On December 12, 2021, Franco signed a minor league contract with the Washington Nationals organization. On April 7, 2022, Franco's contract was selected by the Nationals, adding him to their Opening Day roster. In 103 appearances for Washington, he slashed .229/.255/.342 with nine home runs and 39 RBI. On August 26, Franco was released by the Nationals and became a free agent.

===Tohoku Rakuten Golden Eagles===
On December 1, 2022, Franco signed with the Tohoku Rakuten Golden Eagles of Nippon Professional Baseball. In 95 games for the Eagles, he batted .221/.273/.372 with 12 home runs and 32 RBI.

On December 1, 2023, Franco re-signed with Rakuten on a one-year contract. On May 31, 2024, Franco became the first batter in Eagles history to hit a pinch–hit, walk–off home run. He made 68 appearances for Rakuten, slashing .218/.251/.345 with eight home runs and 30 RBI.

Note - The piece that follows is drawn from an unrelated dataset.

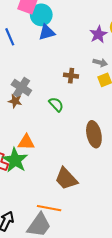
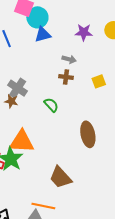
purple star: (98, 34) -> (84, 32), moved, turned 30
gray arrow: (100, 63) -> (69, 59), moved
orange triangle: (26, 142) -> (22, 142), size x1.5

Franco played in 101 games for the team during the 2025 season, batting .237/.288/.331 with seven home runs and 32 RBI. On December 3, 2025, Franco and the Eagles parted ways.

===Diablos Rojos del México===
On January 12, 2026, Franco signed with the Diablos Rojos del México of the Mexican League. In 39 appearances for México, he batted .272/.316/.544 with 11 home runs and 31 RBI. On June 7, Franco was waived by the Diablos.

===El Águila de Veracruz===
On June 9, 2026, Franco was claimed off waivers by El Águila de Veracruz of the Mexican League. In 15 appearances for the team, he slashed .286/.349/.589 with five home runs and 12 RBI. On June 30, Franco was waived by Veracruz.

===Sultanes de Monterrey===
On July 1, 2026, Franco was claimed off waivers by the Sultanes de Monterrey of the Mexican League.